__Materials provided__
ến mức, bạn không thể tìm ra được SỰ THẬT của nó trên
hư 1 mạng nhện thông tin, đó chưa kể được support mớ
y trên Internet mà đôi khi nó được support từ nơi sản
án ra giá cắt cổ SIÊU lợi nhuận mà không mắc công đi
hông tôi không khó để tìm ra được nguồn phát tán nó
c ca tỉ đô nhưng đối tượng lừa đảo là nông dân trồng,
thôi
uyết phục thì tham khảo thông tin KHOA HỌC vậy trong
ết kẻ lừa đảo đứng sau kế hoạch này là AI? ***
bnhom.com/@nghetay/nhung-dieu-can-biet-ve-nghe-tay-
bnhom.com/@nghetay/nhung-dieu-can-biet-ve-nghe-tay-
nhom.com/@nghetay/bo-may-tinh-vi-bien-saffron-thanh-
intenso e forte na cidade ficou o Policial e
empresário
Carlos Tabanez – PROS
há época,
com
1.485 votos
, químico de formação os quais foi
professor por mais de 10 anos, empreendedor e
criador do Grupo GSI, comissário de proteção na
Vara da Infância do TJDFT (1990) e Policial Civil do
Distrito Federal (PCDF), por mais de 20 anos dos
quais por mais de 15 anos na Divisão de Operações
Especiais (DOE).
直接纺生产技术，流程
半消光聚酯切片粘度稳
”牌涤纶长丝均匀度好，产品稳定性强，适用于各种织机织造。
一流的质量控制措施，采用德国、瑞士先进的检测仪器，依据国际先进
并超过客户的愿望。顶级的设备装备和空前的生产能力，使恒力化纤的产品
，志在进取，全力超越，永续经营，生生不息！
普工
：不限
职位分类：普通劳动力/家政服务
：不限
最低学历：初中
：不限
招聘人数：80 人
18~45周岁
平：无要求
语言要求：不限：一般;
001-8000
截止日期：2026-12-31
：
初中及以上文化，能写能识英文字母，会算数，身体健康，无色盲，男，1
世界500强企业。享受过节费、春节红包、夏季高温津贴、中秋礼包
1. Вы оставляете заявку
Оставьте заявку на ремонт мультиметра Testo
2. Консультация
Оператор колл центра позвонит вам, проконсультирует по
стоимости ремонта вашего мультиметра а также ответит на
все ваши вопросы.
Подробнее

==

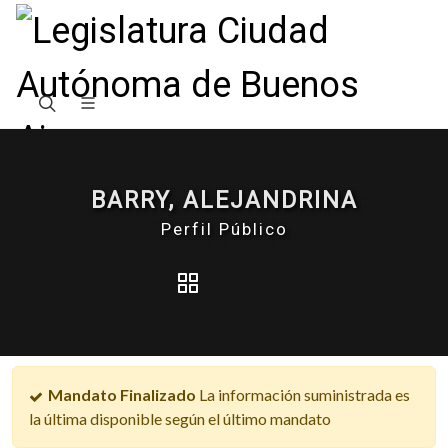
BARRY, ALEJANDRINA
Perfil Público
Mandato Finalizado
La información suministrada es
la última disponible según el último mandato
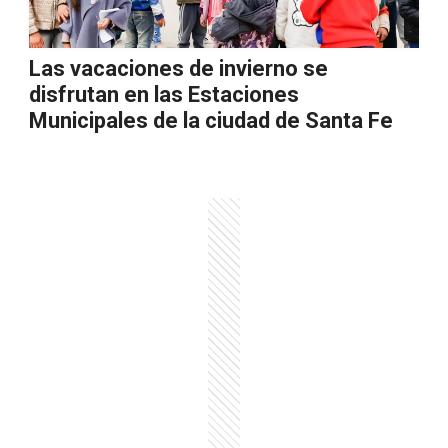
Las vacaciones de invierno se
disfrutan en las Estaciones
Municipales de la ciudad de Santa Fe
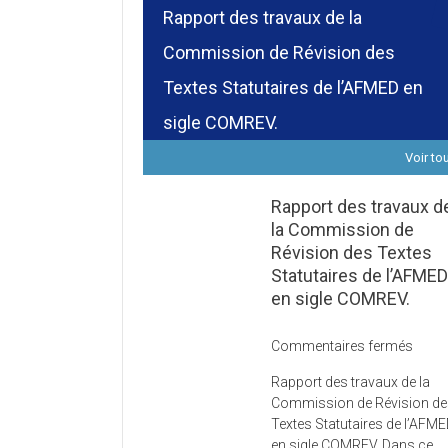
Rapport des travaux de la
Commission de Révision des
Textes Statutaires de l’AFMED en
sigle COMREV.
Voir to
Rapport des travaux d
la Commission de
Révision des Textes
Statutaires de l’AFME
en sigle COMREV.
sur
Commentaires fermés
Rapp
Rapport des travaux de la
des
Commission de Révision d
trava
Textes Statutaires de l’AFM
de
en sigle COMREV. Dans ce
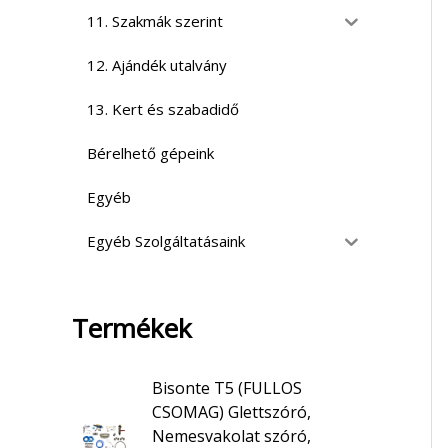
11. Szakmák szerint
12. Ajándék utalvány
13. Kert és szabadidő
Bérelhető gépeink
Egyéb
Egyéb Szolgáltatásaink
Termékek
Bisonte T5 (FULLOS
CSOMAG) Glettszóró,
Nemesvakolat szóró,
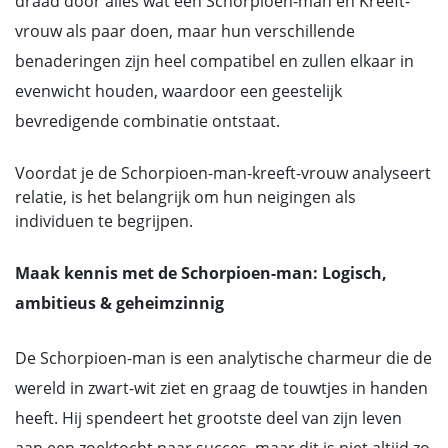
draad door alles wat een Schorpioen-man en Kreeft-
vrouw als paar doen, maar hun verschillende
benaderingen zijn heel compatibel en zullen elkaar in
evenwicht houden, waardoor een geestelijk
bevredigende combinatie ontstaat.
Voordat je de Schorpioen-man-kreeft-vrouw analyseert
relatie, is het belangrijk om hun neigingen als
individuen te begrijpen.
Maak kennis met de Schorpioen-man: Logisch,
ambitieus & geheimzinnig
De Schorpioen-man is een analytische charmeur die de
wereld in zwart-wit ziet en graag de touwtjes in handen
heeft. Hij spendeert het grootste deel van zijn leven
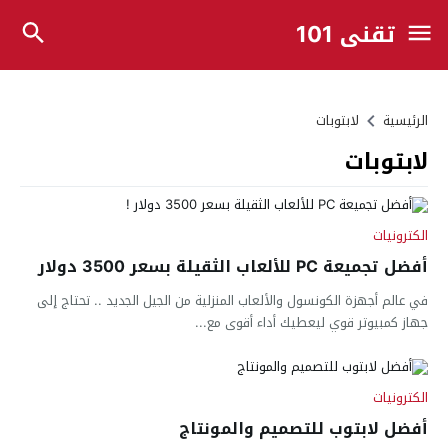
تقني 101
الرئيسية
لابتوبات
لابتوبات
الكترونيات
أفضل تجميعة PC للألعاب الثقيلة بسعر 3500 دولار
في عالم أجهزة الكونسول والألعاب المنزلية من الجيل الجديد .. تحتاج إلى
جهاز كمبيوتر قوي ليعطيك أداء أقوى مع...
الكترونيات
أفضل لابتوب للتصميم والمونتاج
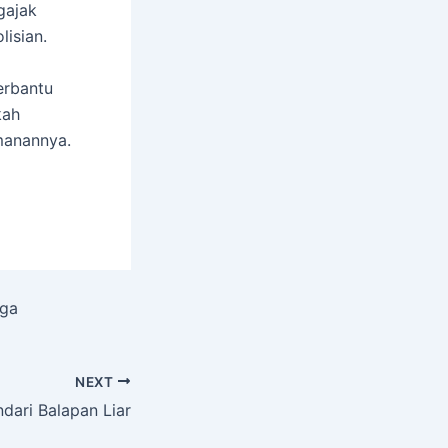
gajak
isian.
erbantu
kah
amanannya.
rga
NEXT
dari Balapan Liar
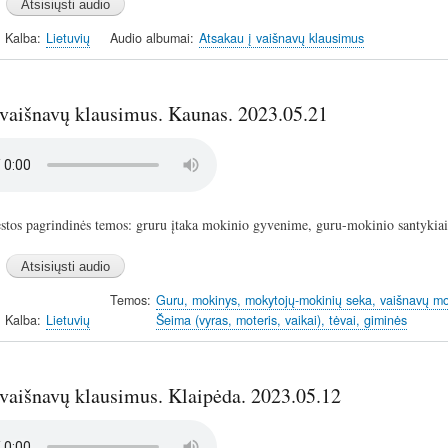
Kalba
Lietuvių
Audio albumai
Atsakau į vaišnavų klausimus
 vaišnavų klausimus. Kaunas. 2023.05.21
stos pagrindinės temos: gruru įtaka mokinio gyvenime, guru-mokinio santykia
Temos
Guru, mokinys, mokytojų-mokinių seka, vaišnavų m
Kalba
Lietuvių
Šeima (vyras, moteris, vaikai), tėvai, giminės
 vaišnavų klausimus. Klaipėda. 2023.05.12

__Task description__
All that is needed is the exact run of lines above from the line containing "ến mức, bạn" through the line containing "hông tôi không", both of them included.

__Written response__
ến mức, bạn không thể tìm ra được SỰ THẬT của nó trên
hư 1 mạng nhện thông tin, đó chưa kể được support mớ
y trên Internet mà đôi khi nó được support từ nơi sản
án ra giá cắt cổ SIÊU lợi nhuận mà không mắc công đi
hông tôi không khó để tìm ra được nguồn phát tán nó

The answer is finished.